Quick Links

Re: POC: Cleaning up orphaned files using undo logs

From:	Dilip Kumar <dilipbalaut(at)gmail(dot)com>
To:	Robert Haas <robertmhaas(at)gmail(dot)com>
Cc:	Andres Freund <andres(at)anarazel(dot)de>, Thomas Munro <thomas(dot)munro(at)gmail(dot)com>, Amit Kapila <amit(dot)kapila16(at)gmail(dot)com>, Dmitry Dolgov <9erthalion6(at)gmail(dot)com>, Kuntal Ghosh <kuntalghosh(dot)2007(at)gmail(dot)com>, Pg Hackers <pgsql-hackers(at)postgresql(dot)org>
Subject:	Re: POC: Cleaning up orphaned files using undo logs
Date:	2019-08-21 07:54:53
Message-ID:	CAFiTN-smHReMT71VM=qTe8kz8+7-YtLvQJjE86EvfD_mwE6Y7w@mail.gmail.com
Views:	Whole Thread \| Raw Message \| Download mbox \| Resend email
Thread:
Lists:	pgsql-hackers

On Tue, Aug 20, 2019 at 7:57 PM Robert Haas <robertmhaas(at)gmail(dot)com> wrote:
>
> On Mon, Aug 19, 2019 at 2:04 AM Dilip Kumar <dilipbalaut(at)gmail(dot)com> wrote:
> > Currently, In UnpackedUndoRecord we store all members directly which
> > are set by the caller. We store pointers to some header which are
> > allocated internally by the undo layer and the caller need not worry
> > about setting them. So now you are suggesting to put other headers
> > also as structures in UnpackedUndoRecord. I as such don't have much
> > problem in doing that but I think initially Robert designed
> > UnpackedUndoRecord structure this way so it will be good if Robert
> > provides his opinion on this.
>
> I don't believe that's what is being suggested. It seems to me that
> the thing Andres is complaining about here has roots in the original
> sketch that I did for this code. The oldest version I can find is
> here:
>
> https://github.com/EnterpriseDB/zheap/commit/7d194824a18f0c5e85c92451beab4bc6f044254c
>
> In this version, and I think still in the current version, there is a
> two-stage marshaling strategy. First, the individual fields from the
> UnpackedUndoRecord get copied into global variables (yes, that was my
> fault, too, at least in part!) which are structures. Then, the
> structures get copied into the target buffer. The idea of that design
> was to keep the code simple, but it didn't really work out, because
> things got a lot more complicated between the time I wrote those 3244
> lines of code and the >3000 lines of code that live in this patch
> today. One thing that change was that we moved more and more in the
> direction of considering individual fields as separate objects to be
> separately included or excluded, whereas when I wrote that code I
> thought we were going to have groups of related fields that stood or
> fell together.

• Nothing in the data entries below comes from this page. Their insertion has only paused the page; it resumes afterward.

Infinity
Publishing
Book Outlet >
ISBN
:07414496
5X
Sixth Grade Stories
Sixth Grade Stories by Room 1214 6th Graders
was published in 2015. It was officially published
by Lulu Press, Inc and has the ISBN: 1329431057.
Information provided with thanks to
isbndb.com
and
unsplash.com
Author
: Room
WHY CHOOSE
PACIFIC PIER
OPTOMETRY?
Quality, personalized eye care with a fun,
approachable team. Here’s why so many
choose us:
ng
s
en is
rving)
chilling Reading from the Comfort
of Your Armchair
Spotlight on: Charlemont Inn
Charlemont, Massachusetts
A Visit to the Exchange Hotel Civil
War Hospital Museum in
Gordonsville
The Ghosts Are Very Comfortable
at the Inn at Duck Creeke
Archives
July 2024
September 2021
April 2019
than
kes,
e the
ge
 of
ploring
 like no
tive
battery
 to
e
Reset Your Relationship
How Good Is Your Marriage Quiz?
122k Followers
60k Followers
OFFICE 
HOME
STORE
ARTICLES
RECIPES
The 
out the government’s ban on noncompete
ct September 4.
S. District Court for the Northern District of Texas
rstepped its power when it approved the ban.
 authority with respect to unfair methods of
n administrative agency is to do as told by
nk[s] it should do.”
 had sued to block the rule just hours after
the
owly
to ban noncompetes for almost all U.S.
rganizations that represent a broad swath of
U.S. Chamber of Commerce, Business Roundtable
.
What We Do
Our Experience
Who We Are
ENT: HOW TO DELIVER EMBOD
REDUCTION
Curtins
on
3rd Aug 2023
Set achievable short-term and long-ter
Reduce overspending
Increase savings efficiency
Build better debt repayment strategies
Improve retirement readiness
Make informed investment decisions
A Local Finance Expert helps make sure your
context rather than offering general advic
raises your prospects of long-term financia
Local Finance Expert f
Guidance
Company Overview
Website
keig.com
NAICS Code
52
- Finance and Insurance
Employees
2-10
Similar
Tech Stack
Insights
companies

That idea turned out to be wrong. (There is the
> even-larger question here of whether we ought to take Heikki's
> suggestion and make this whole thing a lot more generic, but let's
> start by discussing how the design that we have today could be
> better-implemented.)
>
> If I understand Andres correctly, he's arguing that we ought to get
> rid of the two-stage marshaling strategy. During decoding, he wants
> data to go directly from the buffer that contains it to the
> UnpackedUndoRecord without ever being stored in the UnpackUndoContext.
> During insertion, he wants data to go directly from the
> UnpackedUndoRecord to the buffer that contains it. Or, at least, if
> there has to be an intermediate format, he wants it to be just a chunk
> of raw bytes, rather than a bunch of individual fields like we have in
> UndoPackContext currently. I think that's a reasonable goal. I'm not
> as concerned about it as he is from a performance point of view, but I
> think it would make the code look nicer, and that would be good. If
> we save CPU cycles along the way, that is also good.
>
> In broad outline, what this means is:
>
> 1. Any field in the UndoPackContext that starts with urec_ goes away.
> 2. Instead of something like InsertUndoBytes((char *)
> &(ucontext->urec_fxid), ...) we'd write InsertUndobytes((char *)
> &uur->uur_fxid, ...).
> 3. Similarly instead of ReadUndoBytes((char *) &ucontext->urec_fxid,
> ...) we'd write ReadUndoBytes((char *) &uur->uur_fxid, ...).
> 4. It seems slightly trickier to handle the cases where we've got a
> structure instead of individual fields, like urec_hd. But those could
> be broken down into field-by-field reads and writes, e.g. in this case
> one call for urec_type and a second for urec_info.
> 5. For uur_group and uur_logswitch, the code would need to allocate
> those subsidiary structures before copying into them.
>
> To me, that seems like it ought to be a pretty straightforward change
> that just makes things simpler. We'd probably need to pass the
> UnpackedUndoRecord to BeginUnpackUndo instead of FinishUnpackUndo, and
> keep a pointer to it in the UnpackUndoContext, but that seems fine.
> FinishUnpackUndo would end up just about empty, maybe entirely empty.
>
> Is that a reasonable idea?
>
I have already attempted that part and I feel it is not making code
any simpler than what we have today. For packing, it's fine because I
can process all the member once and directly pack it into one memory
chunk and I can insert that to the buffer by one call of
InsertUndoBytes and that will make the code simpler.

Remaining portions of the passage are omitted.